Source: A Bibliophile’s Defense of Physical Books | The New Republic

Every now and then, I tell myself that I should buy fewer books, and more ebooks. My Kindle currently has about 100 unread books on it, most books that I know I’ll only want to read once. But when there’s a book I want, I first think of buying the physical book, before checking to see if it’s cheap enough in its Kindle version to buy the inferior edition.

2 thoughts on “A Bibliophile’s Defense of Physical Books | The New Republic

  1. Like yours, my Kindle Paperwhite has multiple dozens of unread books on it. Add to that Amazon’s wonderful feature “Send To Kindle”, which in my case offers the option of copying/pasting web articles into rtf files, which in turn can be loaded onto my reading device.

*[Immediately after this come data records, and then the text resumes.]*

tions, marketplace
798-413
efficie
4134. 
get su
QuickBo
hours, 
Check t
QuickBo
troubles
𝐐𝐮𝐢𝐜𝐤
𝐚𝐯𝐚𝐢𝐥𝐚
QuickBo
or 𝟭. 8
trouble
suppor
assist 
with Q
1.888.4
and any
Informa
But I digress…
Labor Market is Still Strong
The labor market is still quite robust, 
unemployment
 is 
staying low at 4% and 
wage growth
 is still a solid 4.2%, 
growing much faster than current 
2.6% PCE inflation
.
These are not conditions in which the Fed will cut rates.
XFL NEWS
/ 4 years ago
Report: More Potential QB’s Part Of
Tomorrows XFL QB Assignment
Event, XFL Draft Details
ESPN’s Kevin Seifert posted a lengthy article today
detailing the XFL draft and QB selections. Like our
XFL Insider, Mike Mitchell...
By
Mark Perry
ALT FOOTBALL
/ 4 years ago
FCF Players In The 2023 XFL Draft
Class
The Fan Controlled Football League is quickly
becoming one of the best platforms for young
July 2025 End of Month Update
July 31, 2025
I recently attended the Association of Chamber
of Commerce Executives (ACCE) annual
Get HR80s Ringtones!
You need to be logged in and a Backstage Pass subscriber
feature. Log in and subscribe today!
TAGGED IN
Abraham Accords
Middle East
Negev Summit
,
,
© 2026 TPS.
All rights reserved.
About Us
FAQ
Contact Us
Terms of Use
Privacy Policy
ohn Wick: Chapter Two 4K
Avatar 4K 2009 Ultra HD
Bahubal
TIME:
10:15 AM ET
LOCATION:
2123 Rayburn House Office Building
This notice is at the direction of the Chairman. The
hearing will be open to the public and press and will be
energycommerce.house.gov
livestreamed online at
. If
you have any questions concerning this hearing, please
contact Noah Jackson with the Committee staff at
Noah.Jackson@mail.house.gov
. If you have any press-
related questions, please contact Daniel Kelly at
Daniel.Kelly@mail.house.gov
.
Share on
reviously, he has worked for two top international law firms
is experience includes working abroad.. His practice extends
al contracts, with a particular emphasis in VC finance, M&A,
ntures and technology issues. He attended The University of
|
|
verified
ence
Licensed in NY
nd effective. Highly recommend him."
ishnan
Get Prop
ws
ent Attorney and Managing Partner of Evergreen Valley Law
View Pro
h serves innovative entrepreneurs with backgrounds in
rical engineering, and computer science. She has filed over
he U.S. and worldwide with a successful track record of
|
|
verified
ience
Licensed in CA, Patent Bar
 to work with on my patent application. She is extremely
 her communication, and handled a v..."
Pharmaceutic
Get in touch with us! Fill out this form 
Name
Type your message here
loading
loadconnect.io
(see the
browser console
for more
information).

    Among daily emails from reputable sources are opportunities to peruse and purchase discounted ebooks, which I take advantage of on an average 1-2 a month. One very interesting observation of this recent market for the consumption of ebooks is their lack of what I call competitive pricing. Oh sure, they’re usually priced at or a few percentage points below average discounted charges (using Amazon as a main source), but are by no means “cheap” or what I would consider aggressively priced. It doesn’t take a rocket scientist to figure out that even a fair condition title of the same name in physical form may be had for less than $5, shipping included (also from Amazon).

    I must confess however that despite being quadruple the price of their used siblings, nothing comes close to the portability of an ebook, unless it’s one with graphs, maps or illustrations.

  2. Like yours, my Kindle Paperwhite has multiple dozens of unread books on it. Add to that Amazon’s wonderful feature “Send To Kindle”, which in my case offers the option of copying/pasting web articles into rtf files, which in turn can be loaded onto my reading device.

    Among daily emails from reputable sources are opportunities to peruse and purchase discounted ebooks, which I take advantage of on an average 1-2 a month. One very interesting observation of this recent market for the consumption of ebooks is their lack of what I call competitive pricing. Oh sure, they’re usually priced at or a few percentage points below average discounted charges (using Amazon as a main source), but are by no means “cheap” or what I would consider aggressively priced. It doesn’t take a rocket scientist to figure out that even a fair condition title of the same name in physical form may be had for less than $5, shipping included (also from Amazon).

    I must confess however that despite being quadruple the price of their used siblings, nothing comes close to the portability of an ebook, unless it’s one with graphs, maps or illustrations.